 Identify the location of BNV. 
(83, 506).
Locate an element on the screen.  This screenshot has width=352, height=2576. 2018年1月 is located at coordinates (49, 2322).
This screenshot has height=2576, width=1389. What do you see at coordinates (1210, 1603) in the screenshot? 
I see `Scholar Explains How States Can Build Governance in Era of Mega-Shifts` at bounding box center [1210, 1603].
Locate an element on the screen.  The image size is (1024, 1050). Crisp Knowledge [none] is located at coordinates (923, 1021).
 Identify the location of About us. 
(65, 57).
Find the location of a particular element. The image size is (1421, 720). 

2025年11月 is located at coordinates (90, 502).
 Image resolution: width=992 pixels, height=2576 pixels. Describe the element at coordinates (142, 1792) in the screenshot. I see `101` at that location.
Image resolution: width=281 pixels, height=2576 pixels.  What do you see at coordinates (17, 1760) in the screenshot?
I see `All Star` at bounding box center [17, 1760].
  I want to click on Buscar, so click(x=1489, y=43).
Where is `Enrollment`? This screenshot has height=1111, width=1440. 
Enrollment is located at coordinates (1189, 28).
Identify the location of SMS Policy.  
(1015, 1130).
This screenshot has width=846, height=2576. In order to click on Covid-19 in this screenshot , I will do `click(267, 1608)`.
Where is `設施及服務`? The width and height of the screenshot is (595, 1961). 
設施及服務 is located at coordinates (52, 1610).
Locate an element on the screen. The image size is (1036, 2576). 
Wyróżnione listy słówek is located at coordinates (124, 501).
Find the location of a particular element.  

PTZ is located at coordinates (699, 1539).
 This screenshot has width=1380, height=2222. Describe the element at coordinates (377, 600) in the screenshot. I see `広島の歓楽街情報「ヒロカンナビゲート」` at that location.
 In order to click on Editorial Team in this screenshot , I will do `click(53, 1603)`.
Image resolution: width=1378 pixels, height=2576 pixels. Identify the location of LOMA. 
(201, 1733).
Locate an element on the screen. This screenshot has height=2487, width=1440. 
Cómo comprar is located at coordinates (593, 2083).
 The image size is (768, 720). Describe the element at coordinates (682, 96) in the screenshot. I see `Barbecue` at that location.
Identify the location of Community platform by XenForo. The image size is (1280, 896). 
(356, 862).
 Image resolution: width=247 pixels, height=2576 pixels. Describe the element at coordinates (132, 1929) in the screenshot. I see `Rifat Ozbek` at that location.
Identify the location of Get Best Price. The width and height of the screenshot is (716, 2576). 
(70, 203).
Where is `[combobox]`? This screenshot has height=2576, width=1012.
------
Could you output the lines above, exactly as written, from the one containing "Identify the location of Get" through the last, with both ends included and no others?

*ANSWER TO THE EXERCISE:*
Identify the location of Get Best Price. The width and height of the screenshot is (716, 2576). 
(70, 203).
Where is `[combobox]`? This screenshot has height=2576, width=1012.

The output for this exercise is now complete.